Daha "neler, neler, neler" gördük. Meclis'in çevresindeki "tankları" gördük. Meclis üzerinde "alçaktan uçuş yapan jetleri" gördük... Tabii bu arada "normal el değiştirmeler" de gördük.
Şimdi Çankaya yine "el değiştiriyor."
Darbesiz, muhtırasız, bildirisiz, jetsiz, tanksız, topsuz bir "el değiştirme." Oh... Dünya varmış.
Kenan Evren: "İnsanlık vazifemdi..."
Çankaya'da "ilk
devir teslim"
Kenan Evren ile Turgut
Özal arasında oldu.
"O zaman" Köşk'ün yeni binası yapılmamıştı.
Tören salonu "küçüktü."
- Sayın Evren... Devir teslim
töreni yapılmasını Özal'la konuşarak mı kararlaştırdınız?
-
Hayır. Çankaya'da ben oturuyordum. Ben emir verdim. Resmi devir teslim töreni yapılmasını ben istedim.

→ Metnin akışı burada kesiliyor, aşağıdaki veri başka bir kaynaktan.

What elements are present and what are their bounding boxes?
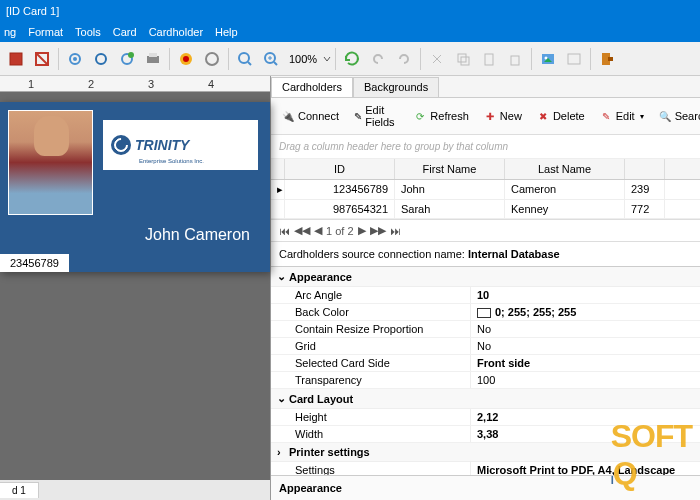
pager-back-icon[interactable]: ◀	[314, 224, 322, 237]
cardholder-grid: ID First Name Last Name ▸ 123456789 John…	[271, 159, 700, 220]
col-firstname[interactable]: First Name	[395, 159, 505, 179]
menu-item-cardholder[interactable]: Cardholder	[149, 26, 203, 38]
prop-row[interactable]: Back Color0; 255; 255; 255	[271, 304, 700, 321]
new-button[interactable]: ✚New	[479, 107, 526, 125]
menu-item-tools[interactable]: Tools	[75, 26, 101, 38]
delete-button[interactable]: ✖Delete	[532, 107, 589, 125]
pager-status: 1 of 2	[326, 225, 354, 237]
print-icon[interactable]	[141, 47, 165, 71]
zoom-level[interactable]: 100%	[285, 53, 321, 65]
record-icon[interactable]	[200, 47, 224, 71]
connect-button[interactable]: 🔌Connect	[277, 107, 343, 125]
logo-text: TRINITY	[135, 137, 189, 153]
grid-pager: ⏮ ◀◀ ◀ 1 of 2 ▶ ▶▶ ⏭	[271, 220, 700, 242]
prop-row[interactable]: Selected Card SideFront side	[271, 355, 700, 372]
prop-row[interactable]: SettingsMicrosoft Print to PDF, A4, Land…	[271, 462, 700, 475]
svg-rect-9	[149, 53, 157, 57]
pager-last-icon[interactable]: ⏭	[390, 225, 401, 237]
cardholder-name[interactable]: John Cameron	[145, 226, 250, 244]
image2-icon[interactable]	[562, 47, 586, 71]
menu-item-help[interactable]: Help	[215, 26, 238, 38]
property-grid: ⌄Appearance Arc Angle10 Back Color0; 255…	[271, 267, 700, 475]
canvas-tab[interactable]: d 1	[0, 482, 39, 498]
zoom-control: 100%	[233, 47, 331, 71]
svg-line-2	[36, 53, 48, 65]
col-id[interactable]: ID	[285, 159, 395, 179]
copy-icon[interactable]	[451, 47, 475, 71]
menu-item-format[interactable]: Format	[28, 26, 63, 38]
edit-fields-button[interactable]: ✎Edit Fields	[349, 102, 403, 130]
svg-point-13	[239, 53, 249, 63]
property-description: Appearance	[271, 475, 700, 500]
group-printer[interactable]: ›Printer settings	[271, 443, 700, 462]
pager-next-icon[interactable]: ▶	[358, 224, 366, 237]
tab-cardholders[interactable]: Cardholders	[271, 77, 353, 97]
cardholder-id[interactable]: 23456789	[0, 254, 69, 272]
cut-icon[interactable]	[425, 47, 449, 71]
svg-point-11	[183, 56, 189, 62]
menu-item[interactable]: ng	[4, 26, 16, 38]
refresh-icon[interactable]	[340, 47, 364, 71]
col-selector[interactable]	[271, 159, 285, 179]
tab-backgrounds[interactable]: Backgrounds	[353, 77, 439, 97]
prop-row[interactable]: Arc Angle10	[271, 287, 700, 304]
undo-icon[interactable]	[366, 47, 390, 71]
col-lastname[interactable]: Last Name	[505, 159, 625, 179]
menu-item-card[interactable]: Card	[113, 26, 137, 38]
group-layout[interactable]: ⌄Card Layout	[271, 389, 700, 409]
new-icon: ✚	[483, 109, 497, 123]
zoom-in-icon[interactable]	[259, 47, 283, 71]
gear-green-icon[interactable]	[115, 47, 139, 71]
zoom-out-icon[interactable]	[233, 47, 257, 71]
refresh-icon: ⟳	[413, 109, 427, 123]
svg-point-12	[206, 53, 218, 65]
paste-icon[interactable]	[477, 47, 501, 71]
table-row[interactable]: 987654321 Sarah Kenney 772	[271, 200, 700, 219]
svg-rect-29	[608, 57, 613, 61]
group-by-hint[interactable]: Drag a column header here to group by th…	[271, 135, 700, 159]
prop-row[interactable]: Contain Resize ProportionNo	[271, 321, 700, 338]
svg-rect-23	[485, 54, 493, 65]
panel-tabs: Cardholders Backgrounds	[271, 76, 700, 98]
prop-row[interactable]: GridNo	[271, 338, 700, 355]
plugin-icon[interactable]	[174, 47, 198, 71]
svg-line-14	[248, 62, 251, 65]
id-card-preview[interactable]: TRINITY Enterprise Solutions Inc. John C…	[0, 102, 270, 272]
search-button[interactable]: 🔍Search	[654, 107, 700, 125]
prop-row[interactable]: Height2,12	[271, 409, 700, 426]
cardholder-photo[interactable]	[8, 110, 93, 215]
delete-icon[interactable]	[503, 47, 527, 71]
design-canvas: 1234 TRINITY Enterprise Solutions Inc. J…	[0, 76, 271, 500]
svg-point-5	[96, 54, 106, 64]
pager-fwd-icon[interactable]: ▶▶	[370, 224, 386, 237]
toolbar-button[interactable]	[30, 47, 54, 71]
redo-icon[interactable]	[392, 47, 416, 71]
gear-icon[interactable]	[63, 47, 87, 71]
prop-row[interactable]: Transparency100	[271, 372, 700, 389]
menu-bar: ng Format Tools Card Cardholder Help	[0, 22, 700, 42]
cardholder-toolbar: 🔌Connect ✎Edit Fields ⟳Refresh ✚New ✖Del…	[271, 98, 700, 135]
svg-rect-22	[461, 57, 469, 65]
card-logo[interactable]: TRINITY Enterprise Solutions Inc.	[103, 120, 258, 170]
delete-icon: ✖	[536, 109, 550, 123]
image-icon[interactable]	[536, 47, 560, 71]
svg-rect-24	[511, 56, 519, 65]
edit2-icon: ✎	[599, 109, 613, 123]
pager-prev-icon[interactable]: ◀◀	[294, 224, 310, 237]
edit-button[interactable]: ✎Edit▾	[595, 107, 648, 125]
toolbar-button[interactable]	[4, 47, 28, 71]
refresh-button[interactable]: ⟳Refresh	[409, 107, 473, 125]
grid-header: ID First Name Last Name	[271, 159, 700, 180]
gear-blue-icon[interactable]	[89, 47, 113, 71]
group-appearance[interactable]: ⌄Appearance	[271, 267, 700, 287]
canvas-tabs: d 1	[0, 480, 270, 500]
exit-icon[interactable]	[595, 47, 619, 71]
prop-row[interactable]: Width3,38	[271, 426, 700, 443]
search-icon: 🔍	[658, 109, 672, 123]
col-extra[interactable]	[625, 159, 665, 179]
table-row[interactable]: ▸ 123456789 John Cameron 239	[271, 180, 700, 200]
svg-point-7	[128, 52, 134, 58]
svg-rect-21	[458, 54, 466, 62]
pager-first-icon[interactable]: ⏮	[279, 225, 290, 237]
connect-icon: 🔌	[281, 109, 295, 123]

"Eskiden" yani Evren üsteğmenken, yüzbaşıyken orduda "devir teslim geleneği" yokmuş.
Evren:
- Diyelim ki Erzincan'daki ordu
komutanı değişti. Yeni komutan Sivas'a kadar gider beklerdi. Erzincan'daki komutan makamı ve kenti terk etsin diye. Daha sonra düzeltildi, devir teslim geleneği başladı.
Kenan Evren:
- Çankaya'daki törende ben konuştum, Özal konuştu. Devir teslim töreni benim insanlık vazifemdi. Yerime gelen de düşmanım değildi.
- Salondaki tören dışında, Özal ile bir odada baş başa devir teslim konuşması yaptınız mı?
- Hayır.
Hiç Yayınlanmamış Çankaya mektubu
Demirel ile Sezer arasındaki devir teslim sadece "1.500 kişinin katıldığı törenle" sınırlı değil.
Bir de "daha öncesi" var.
Cumhurbaşkanlığı makam odasında "baş başa" görüşme.
Süleyman Demirel:
- Bunu ben istedim.
Türkiye büyük bir devlet. Benden sonra bu yüce makama oturacak şahsiyete söylemem gerekenler vardı.
- Baş başa görüşme ne kadar sürdü?
- Yarım saat... Bu görüşmede sayın Sezer'e bir
mektup verdim.
- Kaç sayfa?
- 15.
- Başka?
- 6-7 kadar da
dosya.
- Sayın Demirel... Mektupta neler yazdınız?
- Çok önemli bir mektup... O günün Türkiye'sinin durumunun tepe noktaları... Hiç yayınlanmadı.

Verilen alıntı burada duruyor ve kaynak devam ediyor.